When providing image URLs, the server fetches the image at inference time. Remote URLs are not size-validated at the API layer. Ensure URLs point to images under 20 MB; larger images may cause errors.

Global Resolution Override

Set media_resolution on the request to override the detail level for all images at once — useful when you want consistent cost control across many images without setting detail on each one individually.

ValueEffect
"low"Forces all images to low detail (85 tokens each); lowest cost
"auto"Default adaptive behavior; the API decides based on image dimensions
"high"Forces all images to high detail; highest quality, highest cost
response = client.chat.completions.create(
    model="llama-3.2-11b-vision",
    messages=[
        {
            "role": "user",
            "content": [
                {"type": "text", "text": "Classify each of these images:"},
                {"type": "image_url", "image_url": {"url": "https://example.com/img1.jpg"}},
                {"type": "image_url", "image_url": {"url": "https://example.com/img2.jpg"}},
                {"type": "image_url", "image_url": {"url": "https://example.com/img3.jpg"}},
            ],
        }
    ],
    media_resolution="low",  # override all images to low detail
)

Image Token Billing

Image tokens are billed at 1.5× the standard input token rate.

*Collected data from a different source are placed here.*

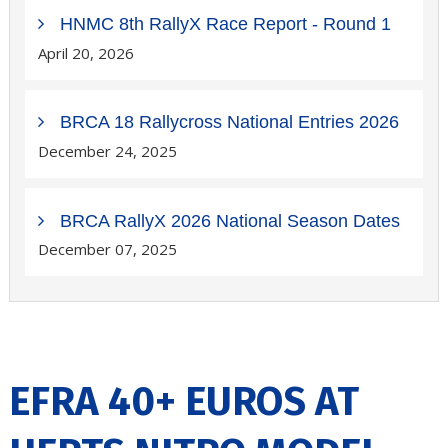
HNMC 8th RallyX Race Report - Round 1
April 20, 2026
BRCA 18 Rallycross National Entries 2026
December 24, 2025
BRCA RallyX 2026 National Season Dates
December 07, 2025
EFRA 40+ EUROS AT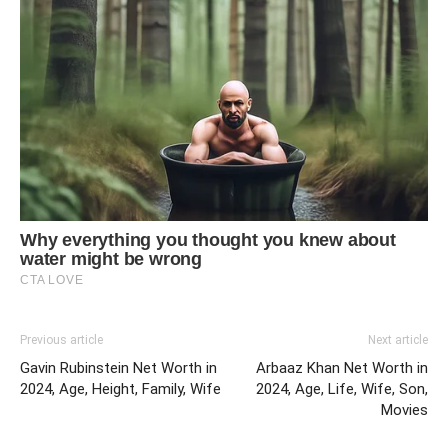
Previous article
Next article
Gavin Rubinstein Net Worth in
Arbaaz Khan Net Worth in
2024, Age, Height, Family, Wife
2024, Age, Life, Wife, Son,
Movies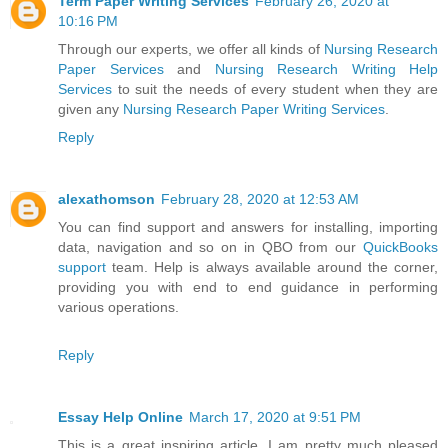
Term Paper Writing Services
February 26, 2020 at
10:16 PM
Through our experts, we offer all kinds of
Nursing Research
Paper Services
and
Nursing Research Writing Help
Services
to suit the needs of every student when they are
given any
Nursing Research Paper Writing Services
.
Reply
alexathomson
February 28, 2020 at 12:53 AM
You can find support and answers for installing, importing
data, navigation and so on in QBO from our
QuickBooks
support
team. Help is always available around the corner,
providing you with end to end guidance in performing
various operations.
Reply
Essay Help Online
March 17, 2020 at 9:51 PM
This is a great inspiring article. I am pretty much pleased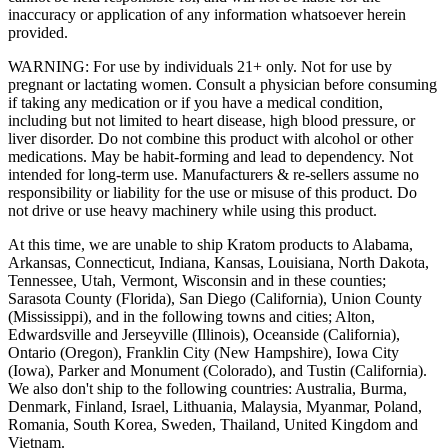
inaccuracy or application of any information whatsoever herein
provided.
WARNING: For use by individuals 21+ only. Not for use by
pregnant or lactating women. Consult a physician before consuming
if taking any medication or if you have a medical condition,
including but not limited to heart disease, high blood pressure, or
liver disorder. Do not combine this product with alcohol or other
medications. May be habit-forming and lead to dependency. Not
intended for long-term use. Manufacturers & re-sellers assume no
responsibility or liability for the use or misuse of this product. Do
not drive or use heavy machinery while using this product.
At this time, we are unable to ship Kratom products to Alabama,
Arkansas, Connecticut, Indiana, Kansas, Louisiana, North Dakota,
Tennessee, Utah, Vermont, Wisconsin and in these counties;
Sarasota County (Florida), San Diego (California), Union County
(Mississippi), and in the following towns and cities; Alton,
Edwardsville and Jerseyville (Illinois), Oceanside (California),
Ontario (Oregon), Franklin City (New Hampshire), Iowa City
(Iowa), Parker and Monument (Colorado), and Tustin (California).
We also don't ship to the following countries: Australia, Burma,
Denmark, Finland, Israel, Lithuania, Malaysia, Myanmar, Poland,
Romania, South Korea, Sweden, Thailand, United Kingdom and
Vietnam.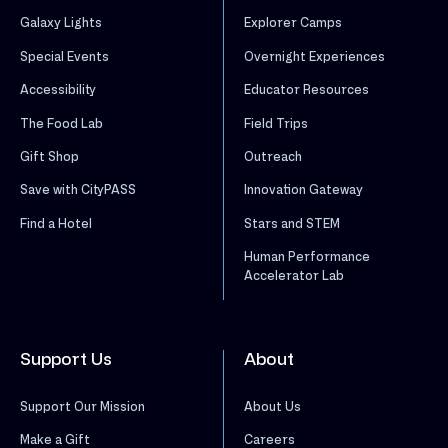
Galaxy Lights
Explorer Camps
Special Events
Overnight Experiences
Accessibility
Educator Resources
The Food Lab
Field Trips
Gift Shop
Outreach
Save with CityPASS
Innovation Gateway
Find a Hotel
Stars and STEM
Human Performance
Accelerator Lab
Support Us
About
Support Our Mission
About Us
Make a Gift
Careers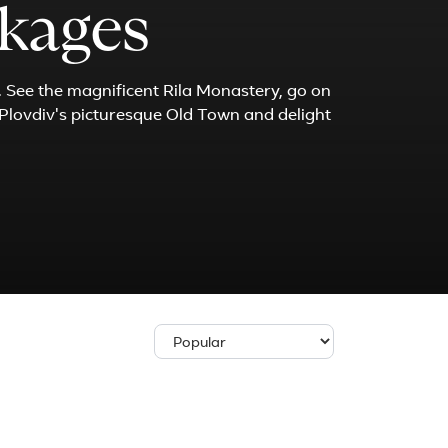
ckages
. See the magnificent Rila Monastery, go on
 Plovdiv's picturesque Old Town and delight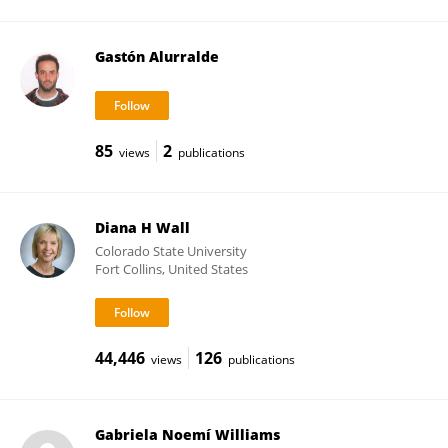
Gastón Alurralde
85
2
views
publications
Diana H Wall
Colorado State University
Fort Collins, United States
44,446
126
views
publications
Gabriela Noemí Williams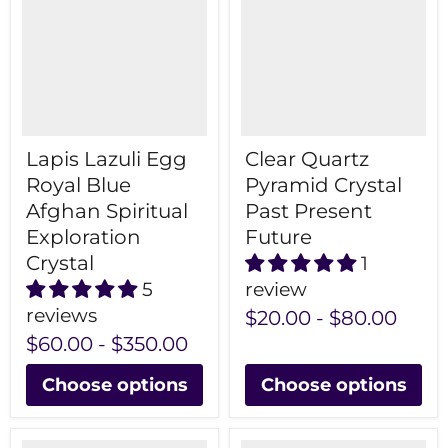
Lapis Lazuli Egg
Clear Quartz
Royal Blue
Pyramid Crystal
Afghan Spiritual
Past Present
Exploration
Future
Crystal
1
5
review
reviews
$20.00
-
$80.00
$60.00
-
$350.00
Choose options
Choose options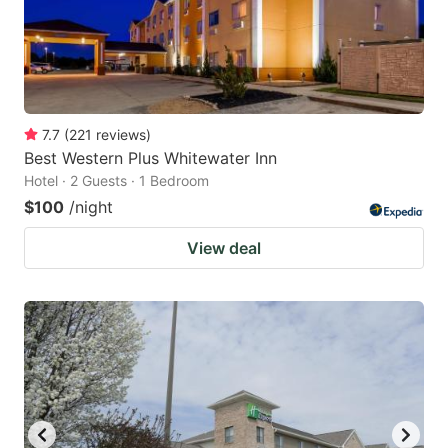
7.7
(
221
reviews
)
Best Western Plus Whitewater Inn
Hotel · 2 Guests · 1 Bedroom
$100
/night
View deal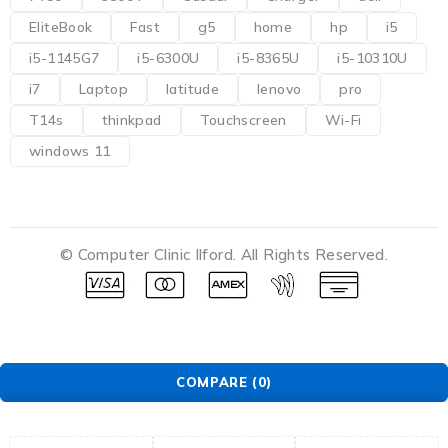
EliteBook
Fast
g5
home
hp
i5
i5-1145G7
i5-6300U
i5-8365U
i5-10310U
i7
Laptop
latitude
lenovo
pro
T14s
thinkpad
Touchscreen
Wi-Fi
windows 11
© Computer Clinic Ilford. All Rights Reserved.
COMPARE
(0)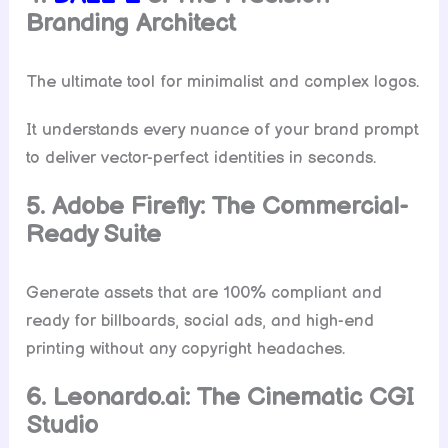
Branding Architect
The ultimate tool for minimalist and complex logos.
It understands every nuance of your brand prompt
to deliver vector-perfect identities in seconds.
5. Adobe Firefly: The Commercial-
Ready Suite
Generate assets that are 100% compliant and
ready for billboards, social ads, and high-end
printing without any copyright headaches.
6. Leonardo.ai: The Cinematic CGI
Studio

Token costs for detail: "high":

  • Images are downscaled to fit within 2048×2048 before tiling
  • A base cost of 85 tokens is always added per image
  • Each 512×512 tile costs an additional 170 tokens

For example, a 1024×1024 image at high detail: 85 base + 4 tiles × 170 = 765 tokens, billed at 1.5× the input rate.

Supported Formats

JPEG, PNG, GIF, WebP. Maximum size: 20 MB.

For animated GIFs, only the first frame dimensions are used for token calculation.

Unsupported Input

The following inputs return HTTP 400 errors:

ScenarioError
Sending an image to a non-vision model400 with message "does not support vision/image inputs"
Sending an image in an unsupported format400 with a format-specific error message

Always check the model you are using supports vision before sending image content parts. See Supported Models above for the current list.

Best Practices

  • Use detail: "low" for quick yes/no classification tasks where fine details do not matter.
  • Use detail: "high" for reading text in images, analyzing charts, or inspecting fine-grained visual details.
  • Images larger than 2048px on any side are automatically downscaled before tiling — you do not need to resize them yourself.
  • Base64 data URIs are best for local files. Public URLs are best for remotely hosted images, as they avoid inflating request payload size.
  • Avoid sending the same large image multiple times within one conversation — reference the URL repeatedly instead of re-encoding the bytes.